_Task to carry out_
Compute how many lines below contain the word "https" and respond with that number only.

_Data section_
- Opening Delimiter -

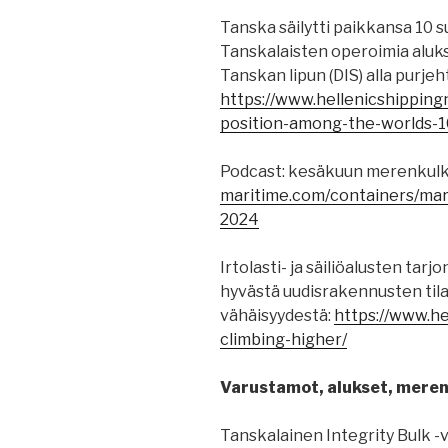
Tanska säilytti paikkansa 10
Tanskalaisten operoimia aluks
Tanskan lipun (DIS) alla purjeht
https://www.hellenicshippin
position-among-the-worlds-1
Podcast: kesäkuun merenkulk
maritime.com/containers/mar
2024
Irtolasti- ja säiliöalusten tarj
hyvästä uudisrakennusten til
vähäisyydestä:
https://www.he
climbing-higher/
Varustamot, alukset, merenk
Tanskalainen Integrity Bulk -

- Closing Delimiter -

_Result_
2